Free disaster recovery software

Mondo Rescue is free disaster recovery software. It supports Linux (i386, x86-64, IA-64) and FreeBSD (i386). It's packaged for multiple distributions (Red Hat, RHEL, Fedora, CentOS, OpenSuSE, SLES, Mandriva, Debian, Ubuntu, Gentoo). It also supports tapes, disks, USB devices, network and CD/DVD as backup media, multiple filesystems, LVM, software and hardware RAID. Restoration may be done from a physical media including OBDR tape support, or CD/DVD/USB media, or from the network through PXE.

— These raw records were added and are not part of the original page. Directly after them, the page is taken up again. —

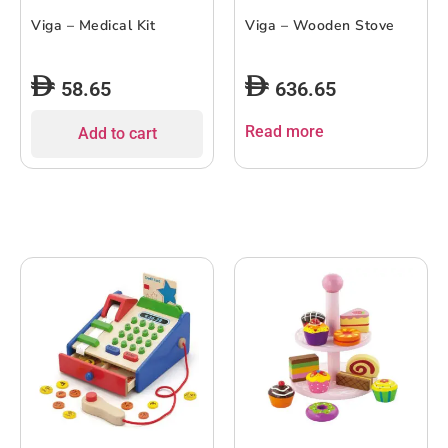
Viga – Medical Kit
Viga – Wooden Stove
58.65
636.65
Read more
Add to cart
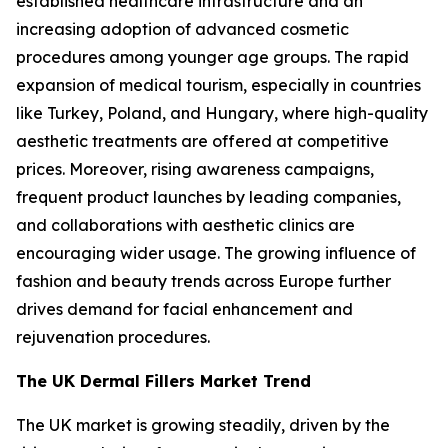
established healthcare infrastructure and an
increasing adoption of advanced cosmetic
procedures among younger age groups. The rapid
expansion of medical tourism, especially in countries
like Turkey, Poland, and Hungary, where high-quality
aesthetic treatments are offered at competitive
prices. Moreover, rising awareness campaigns,
frequent product launches by leading companies,
and collaborations with aesthetic clinics are
encouraging wider usage. The growing influence of
fashion and beauty trends across Europe further
drives demand for facial enhancement and
rejuvenation procedures.
The UK Dermal Fillers Market Trend
The UK market is growing steadily, driven by the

As mentioned on the Free Software Directory,"[t]he emphasis is on stability and ease of use," since inception in 2004. According to Ohloh, MondoRescue development is worth more than $6M.

Mondo uses its own Linux distribution called Mindi to provide a favorable post boot environment for performing data restore. Unlike other disk clone solutions there is no ready to use Live CD provided by Mondo Rescue, instead, the included mindi package will create a custom turn-key Live CD/DVDs using the exact Linux kernel and configuration of the system being backed up. In effect, this bootable DVD/CD is customized to the computer being backed up; the objective being to reduce the possibility of having missing device drivers or kernel incompatibilities that may arise from using a generic (vanilla) linux kernel in a pre-built Live DVD/CD.